• Goal of the exercise
Apart from the pictures, every entry below should be repeated exactly.

________

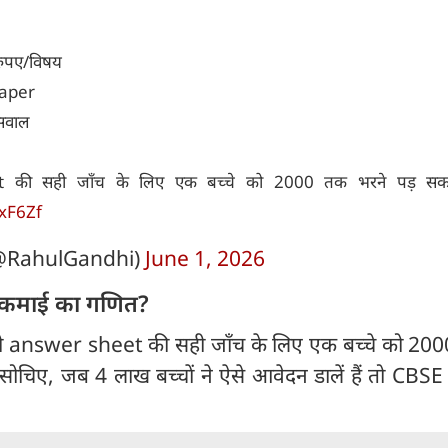
रुपए/विषय
paper
सवाल
की सही जाँच के लिए एक बच्चे को 2000 तक भरने पड़ सकते
xF6Zf
@RahulGandhi)
June 1, 2026
ी कमाई का गणित?
 ही answer sheet की सही जाँच के लिए एक बच्चे को 200
 सोचिए, जब 4 लाख बच्चों ने ऐसे आवेदन डालें हैं तो CBS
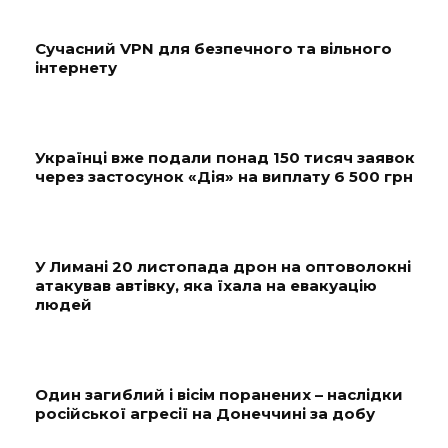
Сучасний VPN для безпечного та вільного
інтернету
Українці вже подали понад 150 тисяч заявок
через застосунок «Дія» на виплату 6 500 грн
У Лимані 20 листопада дрон на оптоволокні
атакував автівку, яка їхала на евакуацію
людей
Один загиблий і вісім поранених – наслідки
російської агресії на Донеччині за добу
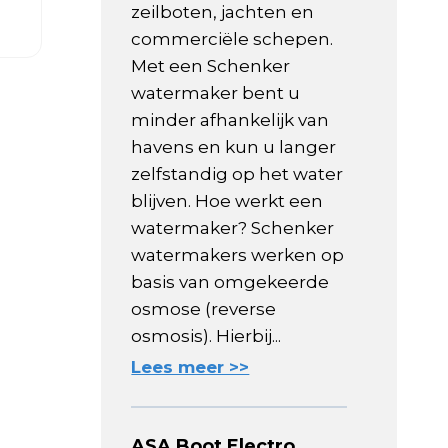
zeilboten, jachten en
commerciële schepen.
Met een Schenker
watermaker bent u
minder afhankelijk van
havens en kun u langer
zelfstandig op het water
blijven. Hoe werkt een
watermaker? Schenker
watermakers werken op
basis van omgekeerde
osmose (reverse
osmosis). Hierbij...
Lees meer >>
ASA Boot Electro,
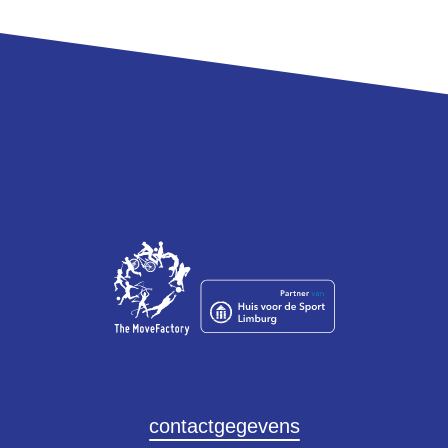
contactgegevens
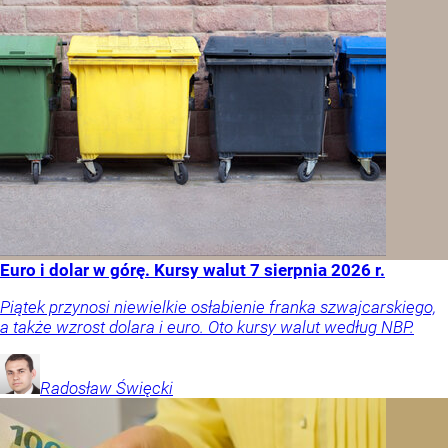
Euro i dolar w górę. Kursy walut 7 sierpnia 2026 r.
Piątek przynosi niewielkie osłabienie franka szwajcarskiego,
a także wzrost dolara i euro. Oto kursy walut według NBP.
Radosław
Święcki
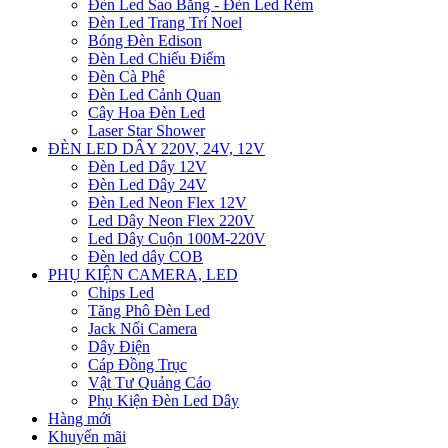
Đèn Led Sao Băng - Đèn Led Rèm
Đèn Led Trang Trí Noel
Bóng Đèn Edison
Đèn Led Chiếu Điểm
Đèn Cà Phê
Đèn Led Cảnh Quan
Cây Hoa Đèn Led
Laser Star Shower
ĐÈN LED DÂY 220V, 24V, 12V
Đèn Led Dây 12V
Đèn Led Dây 24V
Đèn Led Neon Flex 12V
Led Dây Neon Flex 220V
Led Dây Cuộn 100M-220V
Đèn led dây COB
PHỤ KIỆN CAMERA, LED
Chips Led
Tăng Phô Đèn Led
Jack Nối Camera
Dây Điện
Cáp Đồng Trục
Vật Tư Quảng Cáo
Phụ Kiện Đèn Led Dây
Hàng mới
Khuyến mãi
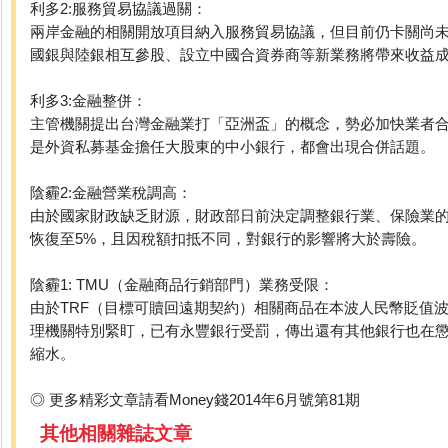
利多2:服務貿易協議過關：
兩岸金融的相關開放項目納入服務貿易協議，但目前仍卡關尚
國銀與陸銀相互參股、設立中國合資券商等新業務將帶來收益
利多3:金融整併：
主管機關提出台灣金融業打「亞洲盃」的概念，勢必加快業者
是外資私募基金擔任大股東的中小銀行，都會出現合併話題。
陰霾2:金融營業稅調高：
由於國家財政缺乏財源，財政部日前決定調整銀行業、保險業的
恢復至5%，且因稅額扣抵不同，對銀行的影響將大於壽險。
陰霾1: TMU（金融商品行銷部門）業務受限：
由於TRF（目標可贖回遠期契約）相關商品在本波人民幣貶值
理機關特別緊盯，已有永豐銀行受罰，傳出還有其他銀行也在
縮水。
◎ 更多精彩文章請看Money錢2014年6月號第81期
其他相關雜誌文章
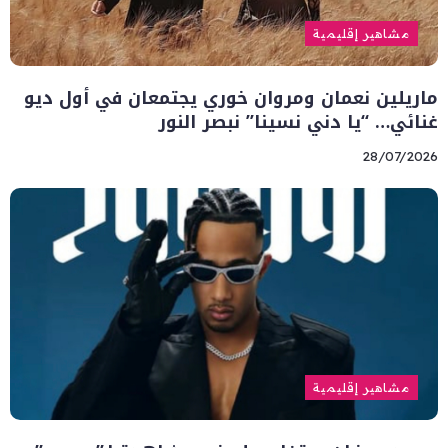
مشاهير إقليمية
ماريلين نعمان ومروان خوري يجتمعان في أول ديو
غنائي… “يا دني نسينا” نبصر النور
28/07/2026
مشاهير إقليمية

________

• Solution to the exercise
रुपए/विषय
paper
सवाल
की सही जाँच के लिए एक बच्चे को 2000 तक भरने पड़ सकते
xF6Zf
@RahulGandhi)
June 1, 2026
ी कमाई का गणित?
 ही answer sheet की सही जाँच के लिए एक बच्चे को 200
 सोचिए, जब 4 लाख बच्चों ने ऐसे आवेदन डालें हैं तो CBS
Сучасний VPN для безпечного та вільного
інтернету
Українці вже подали понад 150 тисяч заявок
через застосунок «Дія» на виплату 6 500 грн
У Лимані 20 листопада дрон на оптоволокні
атакував автівку, яка їхала на евакуацію
людей
Один загиблий і вісім поранених – наслідки
російської агресії на Донеччині за добу
zeilboten, jachten en
commerciële schepen.
Met een Schenker
watermaker bent u
minder afhankelijk van
havens en kun u langer
zelfstandig op het water
blijven. Hoe werkt een
watermaker? Schenker
watermakers werken op
basis van omgekeerde
osmose (reverse
osmosis). Hierbij...
Lees meer >>
ASA Boot Electro,
contactgegevens
Euro i dolar w górę. Kursy walut 7 sierpnia 2026 r.
Piątek przynosi niewielkie osłabienie franka szwajcarskiego,
a także wzrost dolara i euro. Oto kursy walut według NBP.
Radosław
Święcki
Đèn Led Sao Băng - Đèn Led Rèm
Đèn Led Trang Trí Noel
Bóng Đèn Edison
Đèn Led Chiếu Điểm
Đèn Cà Phê
Đèn Led Cảnh Quan
Cây Hoa Đèn Led
Laser Star Shower
ĐÈN LED DÂY 220V, 24V, 12V
Đèn Led Dây 12V
Đèn Led Dây 24V
Đèn Led Neon Flex 12V
Led Dây Neon Flex 220V
Led Dây Cuộn 100M-220V
Đèn led dây COB
PHỤ KIỆN CAMERA, LED
Chips Led
Tăng Phô Đèn Led
Jack Nối Camera
Dây Điện
Cáp Đồng Trục
Vật Tư Quảng Cáo
Phụ Kiện Đèn Led Dây
Hàng mới
Khuyến mãi
利多2:服務貿易協議過關：
兩岸金融的相關開放項目納入服務貿易協議，但目前仍卡關尚
國銀與陸銀相互參股、設立中國合資券商等新業務將帶來收益
利多3:金融整併：
主管機關提出台灣金融業打「亞洲盃」的概念，勢必加快業者
是外資私募基金擔任大股東的中小銀行，都會出現合併話題。
陰霾2:金融營業稅調高：
由於國家財政缺乏財源，財政部日前決定調整銀行業、保險業的
恢復至5%，且因稅額扣抵不同，對銀行的影響將大於壽險。
陰霾1: TMU（金融商品行銷部門）業務受限：
由於TRF（目標可贖回遠期契約）相關商品在本波人民幣貶值
理機關特別緊盯，已有永豐銀行受罰，傳出還有其他銀行也在
縮水。
◎ 更多精彩文章請看Money錢2014年6月號第81期
其他相關雜誌文章
مشاهير إقليمية
ماريلين نعمان ومروان خوري يجتمعان في أول ديو
غنائي… “يا دني نسينا” نبصر النور
28/07/2026
مشاهير إقليمية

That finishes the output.